2.3. Statistical analyses

Results are expressed as means, medians, standard deviation, and ranges. Categorical and continuous variables are compared using the Fisher exact or Mann–Whitney U test, respectively. Graphpad Prism v6.0 (GraphPad Software, Inc., California) was used to analyze and present the data.

3. Results

During the study period, a total of 203 patients were submitted to allo-HCT in our Center. GI biopsies due to a clinical suspicion of aGVHD were performed in 25 patients, which were included in this retrospective analysis. The clinical and demographic characteristics of these patients are presented in Table 1. All but one of these patients included in this analysis presented aGVHD clinical grades III or IV according to the Glucksberg clinical classification. Median time to the confirmation of GI aGVHD diagnosis was 75.5 days (28–162). Treatment regimens are shown in Table 2. Six patients (24%) presented steroid-refractory aGVHD. One-year transplant-related mortality (TRM) was 40% among all grades III–IV aGVHD patients. All 6 steroid-refractory patients died within the 1st year after HCT.

Table 1.

Demographic and clinical parameters of the study population.

Open in a new tab

Table 2.

Clinical characteristics of patients with biopsies compatible with aGVHD.

Open in a new tab

Biopsies were compatible with the clinical suspicion of aGVHD in 22/25 (88%) patients. In total, specimens were available from duodenum (n = 15 patients), ileum (n = 10 patients), and colon (n = 21 patients). The distribution of biopsies and the presence of findings associated with GI aGVHD per site are shown in Table 3. Histological findings associated with GI aGVHD in our study population are shown in Table 4. The proportion of histological grades I–II and III–IV GI aGVHD were 10/22 (45.5%) and 12/22 (54.5%), respectively.

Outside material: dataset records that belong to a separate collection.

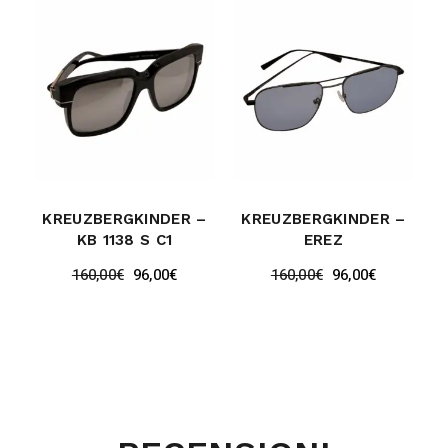
KREUZBERGKINDER –
KREUZBERGKINDER –
KB 1138 S C1
EREZ
160,00
€
96,00
€
160,00
€
96,00
€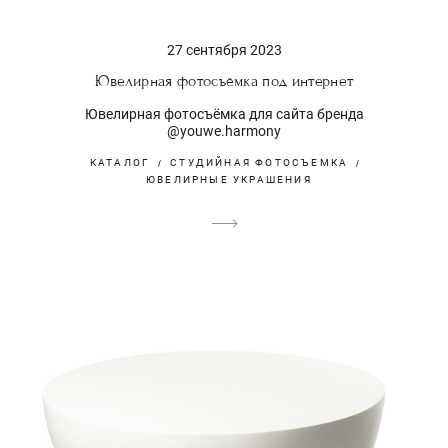
27 сентября 2023
Ювелирная фотосъёмка под интернет
Ювелирная фотосъёмка для сайта бренда
@youwe.harmony
КАТАЛОГ
СТУДИЙНАЯ ФОТОСЪЕМКА
ЮВЕЛИРНЫЕ УКРАШЕНИЯ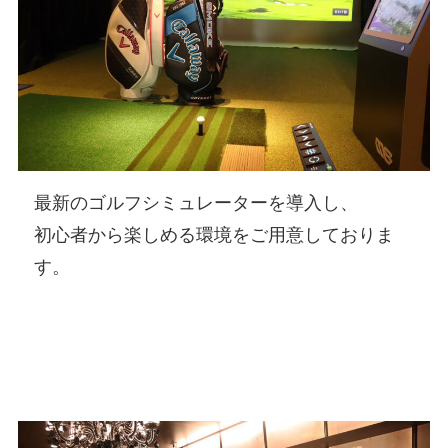
最新のゴルフシミュレーターを導入し、
初心者から楽しめる環境をご用意しておりま
す。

Clinical and demographic differences between these groups are shown in Table 5. Patients with histological grade III–IV GI aGVHD presented higher stool volume and diarrhea length (Fig. 1). No differences were observed in the frequency of steroid-refractory aGVHD and TRM.

Table 3.

Distribution of biopsies per site.

Open in a new tab

Table 4.

Histopathological alterations observed in GI biopsies compatible with GI aGVHD. (n = 22 patients).

Open in a new tab

Table 5.

Clinical outcomes according to the presence of crypt loss.

Open in a new tab

Clinical characteristics of GI aGVHD. Dot plots for the peak stool volume (mL) in 1 day (A) and for the duration of diarrhea in days (B) for patients with and without severe crypt loss. Mann–Whitney U test. aGVHD = acute graft-versus-host disease, GI = gastrointestinal.

4. Discussion

Acute GVHD still represents a leading cause of non-relapse mortality following allogeneic hematopoietic stem cell transplantation (allo-HSCT), and a major restriction for allo-HSCT success.^[19] Therefore, identification and validation of aGVHD biomarkers is very important for the management of this condition. The main finding of our study was that a specific characteristic of GI biopsies, namely the presence of severe crypt loss, can provide information on clinical relevance in aGVHD.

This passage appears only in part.